Study analyzes genome and exome sequence data from hunter-gatherer participants of South Africa

In a study published online today in Nature, a team of researchers from Penn State University and the University New South Wales present the complete genome sequences of an indigenous hunter-gatherer from the Kalahari Desert and a Bantu from southern Africa, along with three additional whole exome sequences of Kalahari hunter-gatherers. The four hunter-gatherer participants were chosen for their linguistic group, geographical location and Y-chromosome haplotype while the Bantu individual is the revered Archbishop Desmond Tutu of South Africa. The landmark study represents the first of its kind to analyze whole genome and exome sequence data from this genetically distinct population, which is thought to be the oldest known lineage of modern day humans. The findings, which include over 13,000 novel SNPs, provide new insights into human population diversity and may enable the future development of drugs that benefit this ethnic group.

“The long reads were critical to identifying the full range of genetic variation in this unique population”

Interestingly, the approach for generating and analyzing the Kalahari hunter-gatherer whole genome sequence presented in the paper is unique to other recently published Asian, Yoruban, and European individual genomes. “We recognized that the genomes of the southern African participants in this study would diverge more from the human reference genome than other publicly available genome sequences,” explained Stephan C. Schuster, lead author and Professor of Biochemistry and Molecular Biology at Penn State University. “As a result, the goal was to generate data of sufficient quality for de novo genome assembly rather than simply mapping against the human reference.”

In order to generate the massive amounts of high-quality data required for de novo assembly of a human genome, the researchers turned to the GS FLX System with long-read GS FLX Titanium Series chemistry. “The long reads were critical to identifying the full range of genetic variation in this unique population,” explained Schuster. “In the end, we were able to generate the complete sequence of one Kalahari Bushman genome at 10-fold coverage, using both shotgun and 17 Kb span paired-end reads, as well as the protein-coding regions of all five participant’s genomes at 16-fold coverage using target enrichment with NimbleGen Sequence Capture arrays.”

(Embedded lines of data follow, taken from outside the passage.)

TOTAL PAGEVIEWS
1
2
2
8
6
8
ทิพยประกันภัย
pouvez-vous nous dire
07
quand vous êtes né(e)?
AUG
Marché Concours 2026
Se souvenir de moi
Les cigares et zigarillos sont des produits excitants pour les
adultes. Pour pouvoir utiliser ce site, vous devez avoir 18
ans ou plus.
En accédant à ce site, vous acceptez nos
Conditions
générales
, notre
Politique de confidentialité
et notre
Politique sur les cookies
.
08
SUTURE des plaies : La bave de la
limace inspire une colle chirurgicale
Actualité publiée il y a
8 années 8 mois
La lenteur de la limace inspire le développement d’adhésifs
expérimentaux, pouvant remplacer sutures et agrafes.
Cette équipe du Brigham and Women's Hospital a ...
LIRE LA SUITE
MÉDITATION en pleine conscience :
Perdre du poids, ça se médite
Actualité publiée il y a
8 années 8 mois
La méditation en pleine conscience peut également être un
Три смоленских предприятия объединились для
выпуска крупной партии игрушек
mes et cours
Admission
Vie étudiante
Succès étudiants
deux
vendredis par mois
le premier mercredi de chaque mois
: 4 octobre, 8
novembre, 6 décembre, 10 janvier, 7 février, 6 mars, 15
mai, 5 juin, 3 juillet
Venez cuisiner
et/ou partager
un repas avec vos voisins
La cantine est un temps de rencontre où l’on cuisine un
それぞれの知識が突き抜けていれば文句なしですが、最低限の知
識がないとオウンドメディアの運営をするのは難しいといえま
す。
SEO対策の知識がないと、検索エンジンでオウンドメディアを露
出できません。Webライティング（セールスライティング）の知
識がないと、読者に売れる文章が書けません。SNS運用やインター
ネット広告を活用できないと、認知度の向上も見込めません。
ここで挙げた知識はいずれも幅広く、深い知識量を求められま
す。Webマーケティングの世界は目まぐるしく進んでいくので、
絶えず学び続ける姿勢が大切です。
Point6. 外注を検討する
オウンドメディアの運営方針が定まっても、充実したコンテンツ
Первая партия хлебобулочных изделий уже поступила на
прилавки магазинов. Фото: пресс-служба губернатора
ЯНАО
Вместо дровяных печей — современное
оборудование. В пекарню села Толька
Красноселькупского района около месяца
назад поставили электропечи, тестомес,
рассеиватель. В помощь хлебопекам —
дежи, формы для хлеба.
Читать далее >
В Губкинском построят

The study results were consistent with the belief that southern Africans are among the most divergent of all human populations. The researchers identified more SNPs in their genomes than in other individual human genomes sequenced to date, as well as thousands of novel SNPs. “These results will be a rich resource for future work, providing many new candidate functional sites that have not been included in whole-genome association studies,” said Vanessa Hayes, a project co-leader and Group Leader Cancer Genetics at the Children’s Cancer Institute Australia for Medical Research at the University of New South Wales. “Ultimately, we hope that these sequences will serve as an important cultural and genetic archive of this indigenous population, one of the last remaining hunter-gather societies.”

“This study exemplifies the power of the 454 Sequencing System to comprehensively analyze whole genomes or targeted regions to identify both known and novel variants. We applaud the research team for recognizing the importance of de novo assembly, particularly for this genetically distinct human population,” said Michael Egholm, Vice President of R&D and Chief Technology Officer 454 Life Sciences. “In this study, the combination of long GS FLX Titanium reads and NimbleGen Sequence Capture Exome arrays also allowed the researchers to obtain a high-resolution picture of the protein-coding regions of all five study participants, offering an economical alternative whole genome sequencing method.”